When Mohamed El-Erian began his career in economics and finance, the sources and uses of funds exercise was an analytical anchor. Whether assessing a country's balance of payments or evaluating how markets meet sovereign and corporate needs, maintaining a handle on capital supply and demand was essential. It helped identify structural imbalances before they led to market disruptions, enabling policy and portfolio adjustments.
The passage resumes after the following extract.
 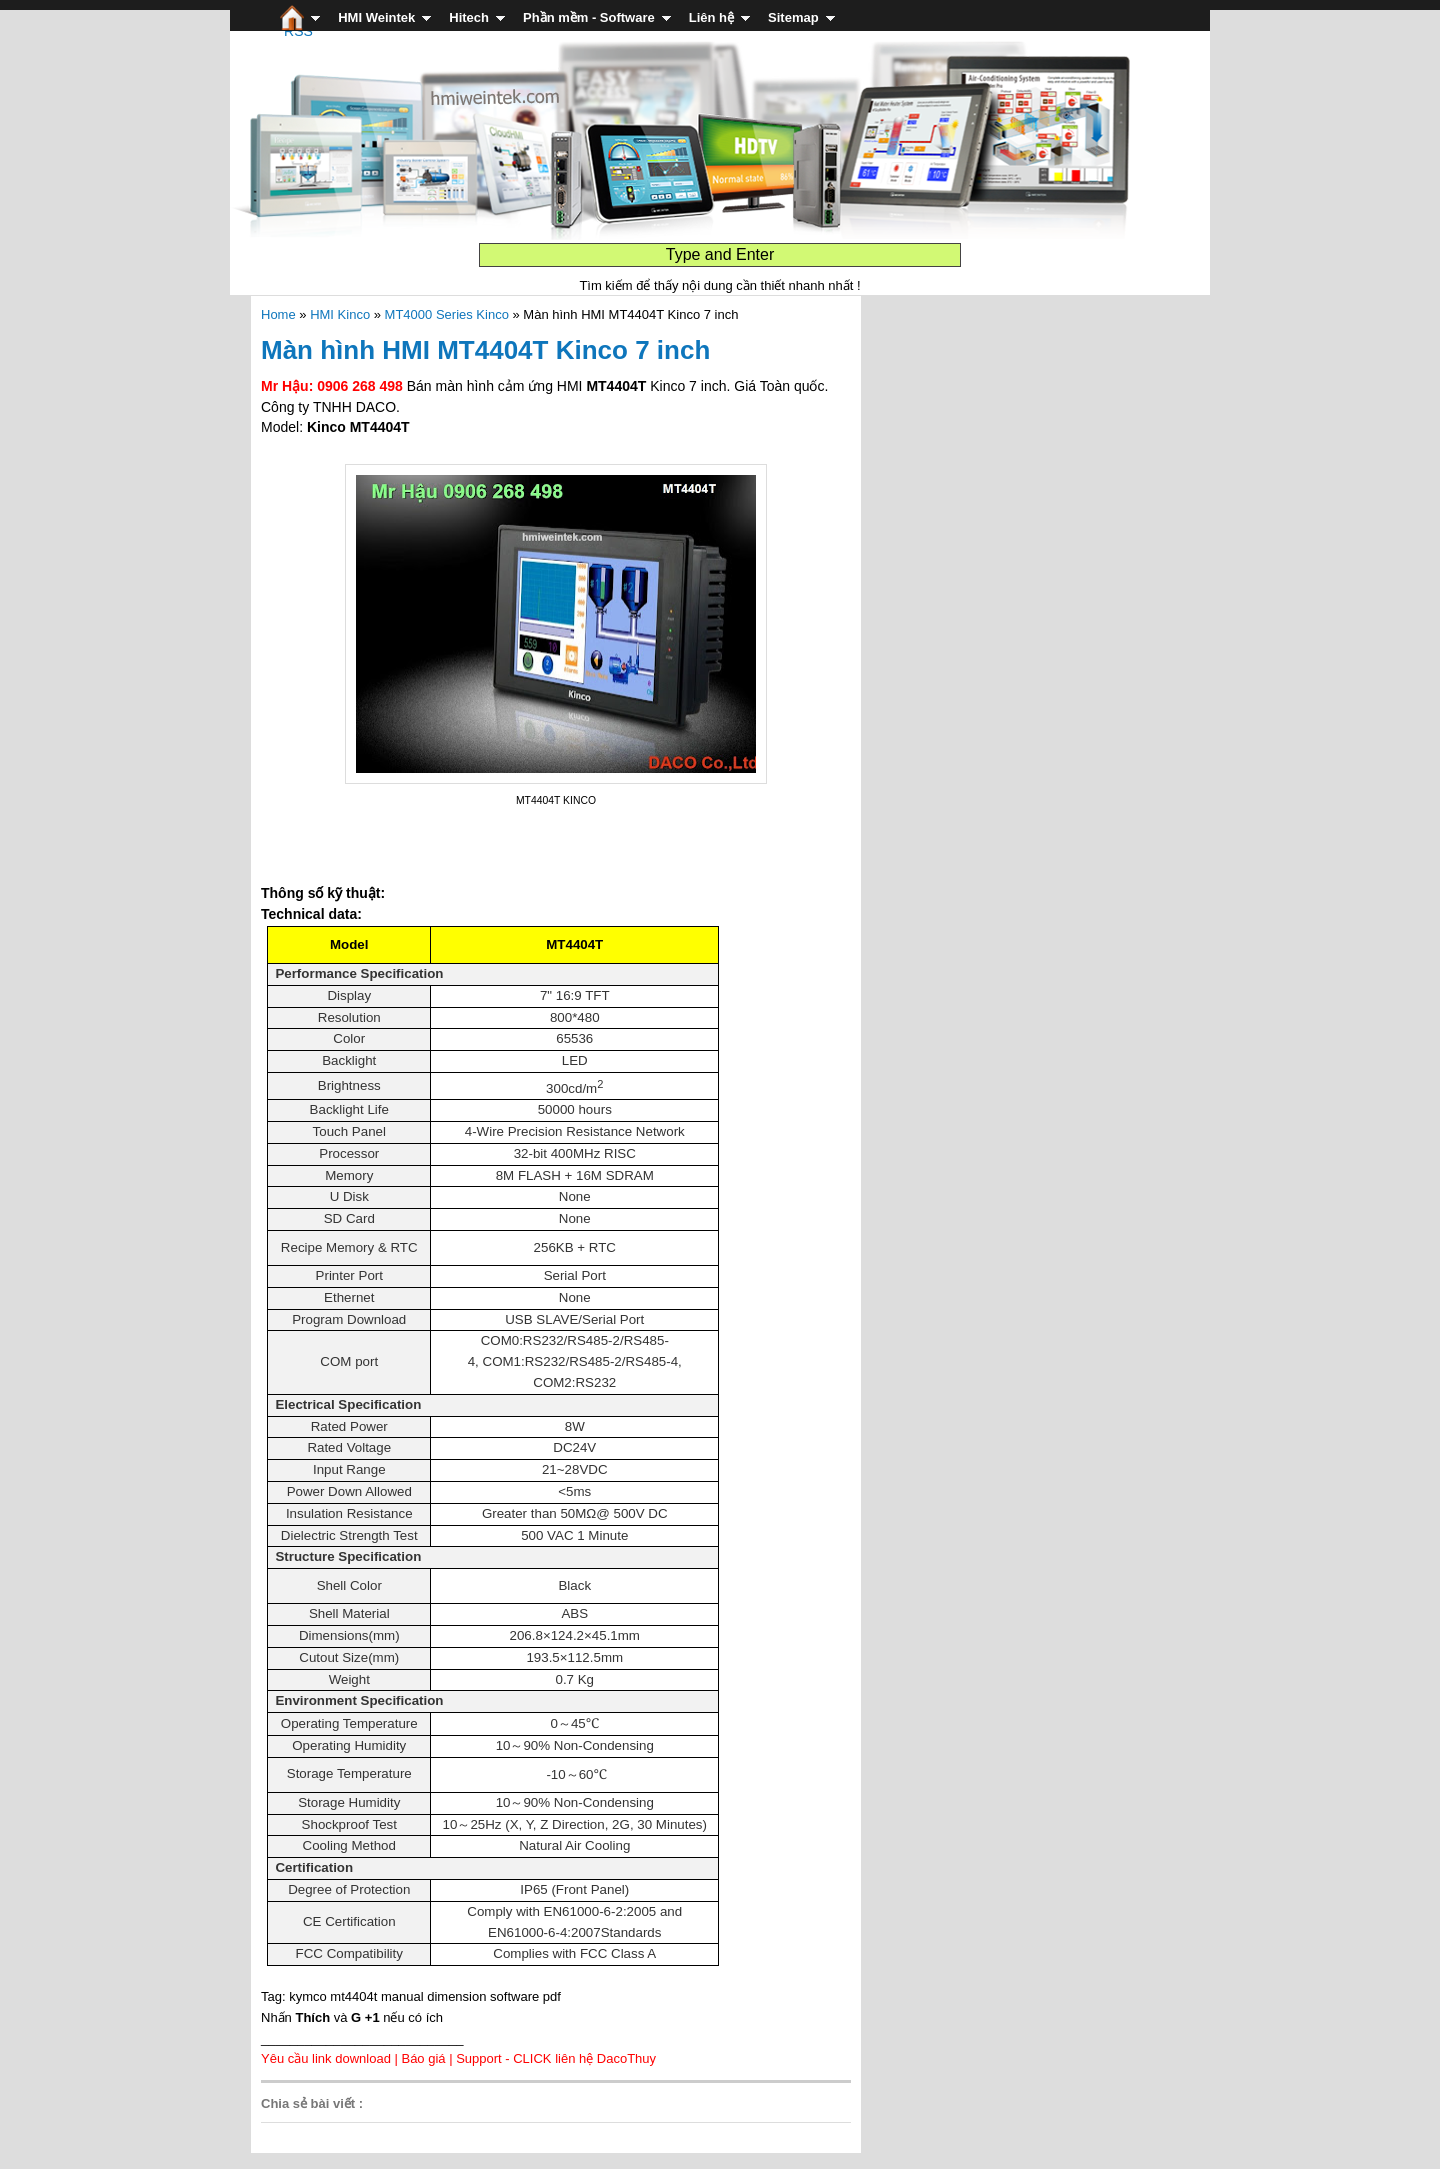 What do you see at coordinates (589, 17) in the screenshot?
I see `Phần mềm - Software` at bounding box center [589, 17].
This approach was sidelined during a long era of abundant liquidity. In the run-up to the 2007-2008 financial crisis, capital markets functioned as all-out liquidity and credit factories, delivering wave after wave of financing that pushed leverage and debt to unsustainable levels. When that regime collapsed, it was replaced by a prolonged period of extraordinary central bank balance sheet expansion and floored interest rates. Even as this regime hits an inflation wall, endogenous private-sector liquidity has been rushing back in.
Return to Discipline
El-Erian now suspects that evolving realities warrant a return to the sources-and-uses discipline to minimize adverse consequences of large imbalances between global demand for capital and its supply. The longer it takes for market participants and policymakers to acknowledge this shift, the greater the risk to orderly pricing and market functioning.
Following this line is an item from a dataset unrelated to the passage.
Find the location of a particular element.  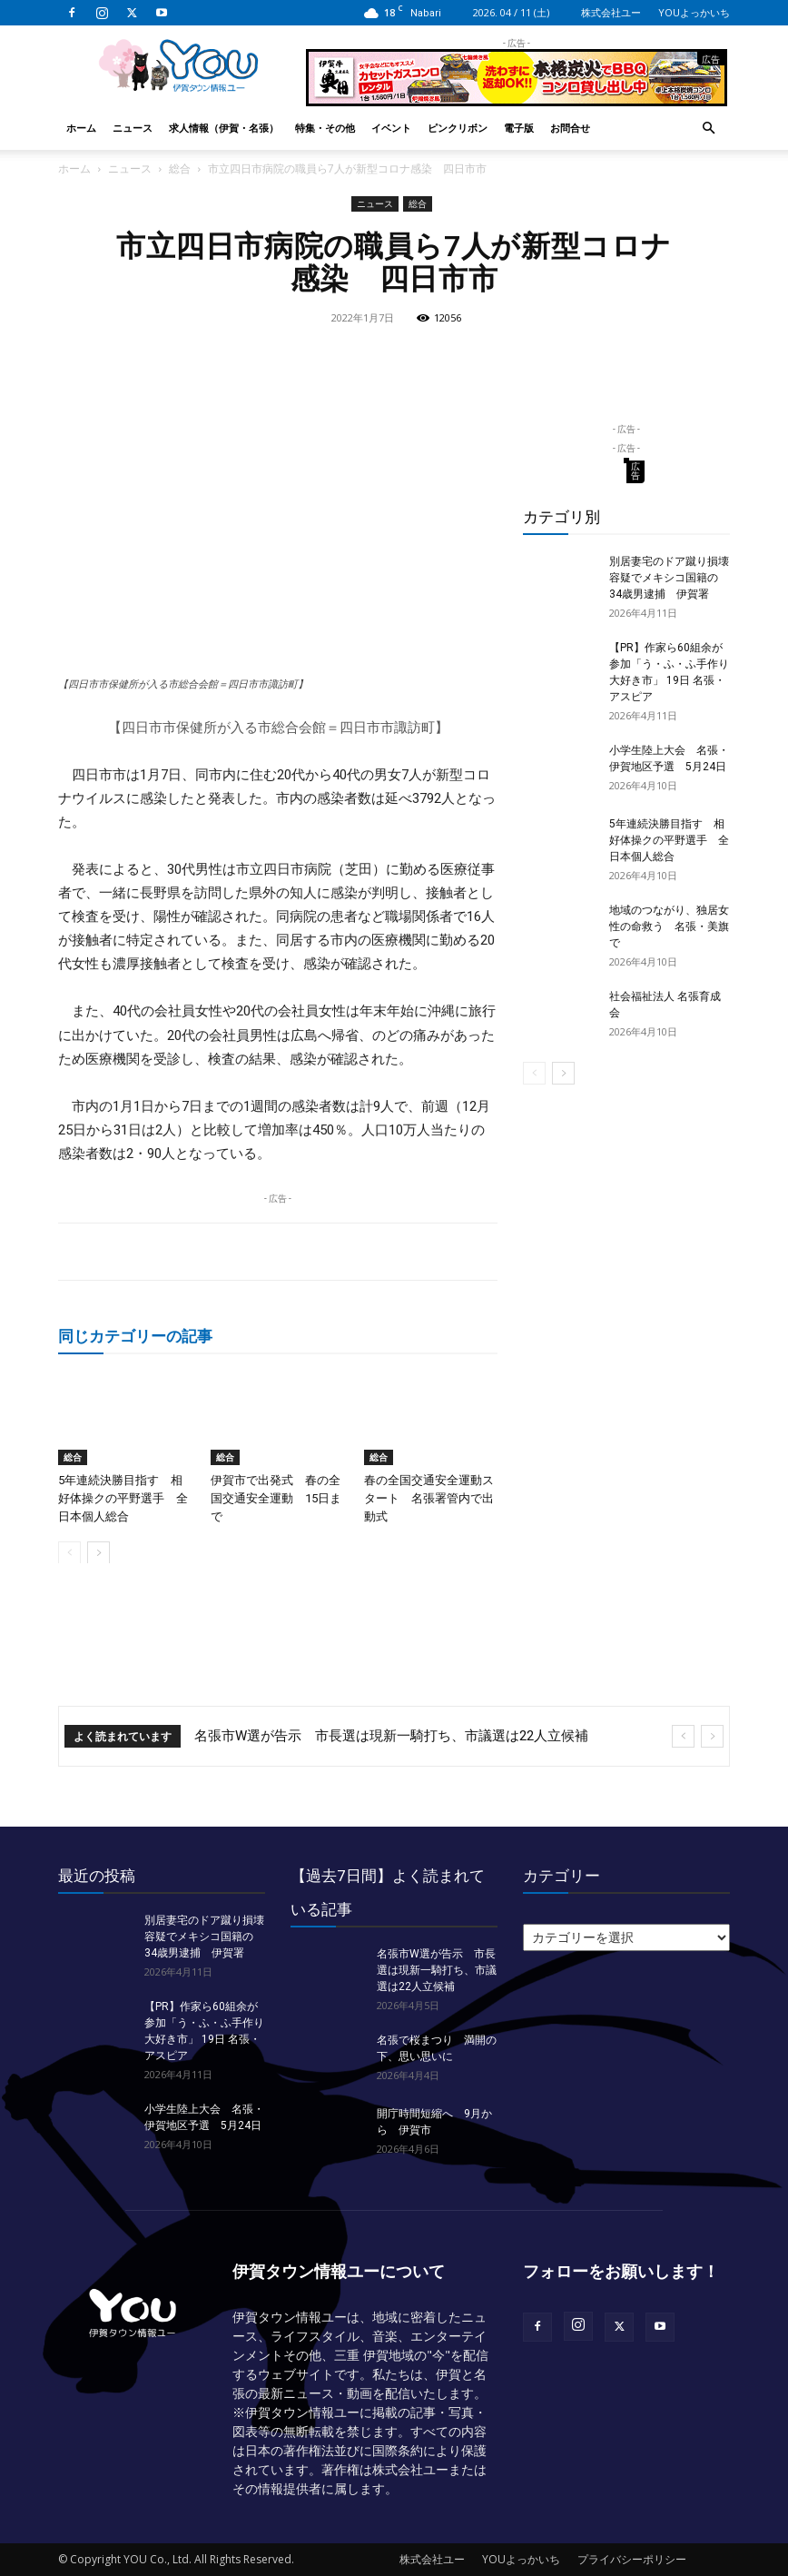 総合 is located at coordinates (180, 168).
The demand shock is arriving at remarkable speed, including last week's SpaceX initial public offering. This blockbuster is part of an ongoing structural shift toward unprecedented capital raising that is still building momentum, with Elon Musk's company soon to be joined by the likes of Anthropic PBC and OpenAI Group PBC at eye-popping valuations.
Massive Capital Needs
Given the ongoing technological arms race, these massive raisings may prove to be relatively early-stage capital injections, with more funding rounds to follow. They are also headliners in a vast aggregation of smaller, tech-focused capital raisings. The need for retail money is evident in how the SpaceX IPO book was specified and the speed with which index providers are fast-tracking its inclusion.
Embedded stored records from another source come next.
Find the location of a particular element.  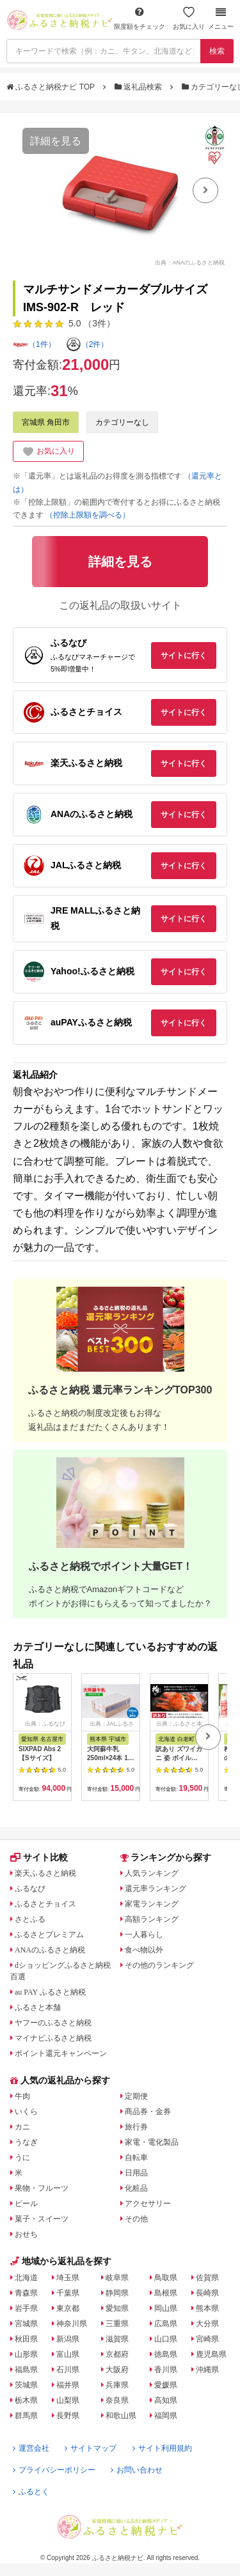 千葉県 is located at coordinates (67, 2293).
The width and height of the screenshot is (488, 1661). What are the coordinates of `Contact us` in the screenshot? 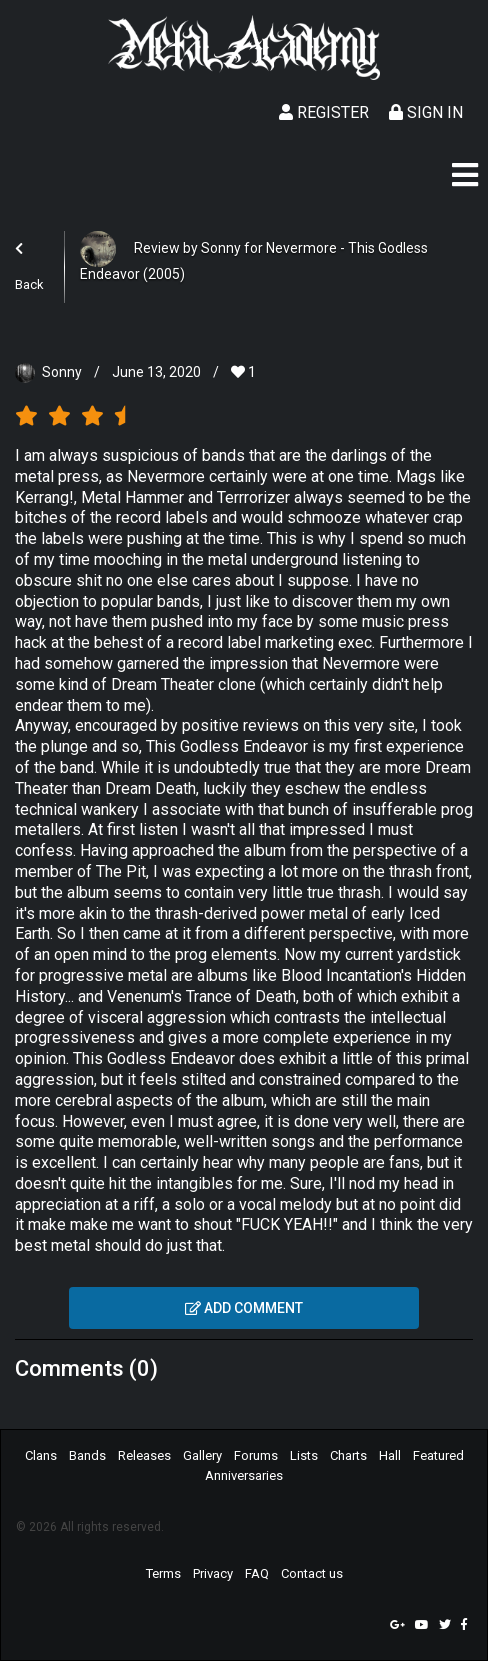 It's located at (312, 1573).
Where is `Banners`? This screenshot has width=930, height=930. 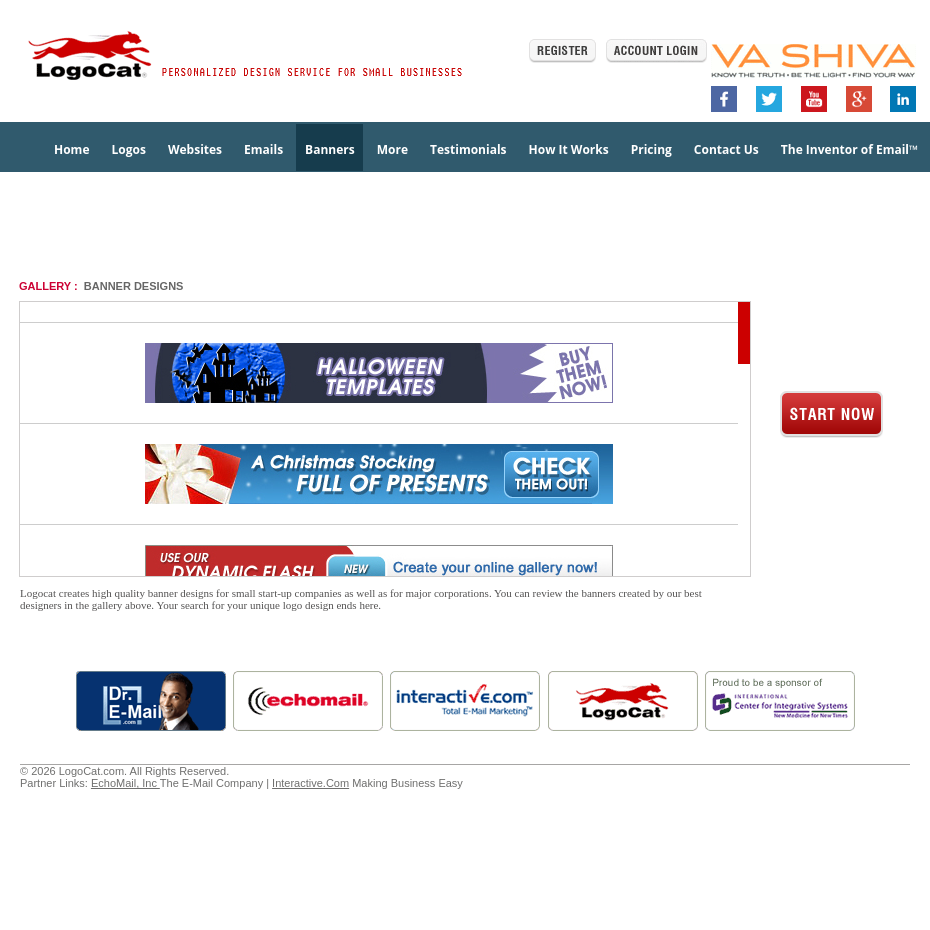 Banners is located at coordinates (330, 149).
All this comes at a time when governments across the advanced world are seeking funding for large structural budget deficits, more defence expenditures, and refinancing maturing debt at significantly higher interest rates. Corporations also are likely to increase their capital market activities. Reorienting a company for AI is not cheap. As the competitive implications are too consequential to ignore, an increasing number of non-tech firms are being pushed into capital spending plans driven by the fear of missing out.
Supply Constraints
Matching all this surging demand with supply of capital at a reasonable cost is trickier. While some government funding is likely, the overall size is restricted by high debt and large deficits. Institutional investors possess dry powder in available funds, but the reliable vanguard of global capital — specifically sovereign wealth from the Gulf — faces shifting priorities in the short term.
Retail investors, often seen as the fish at the poker table, may find themselves at a disadvantage as these dynamics unfold. The structural shift toward unprecedented capital raising demands a renewed focus on the fundamentals of capital supply and demand to avoid market disruptions.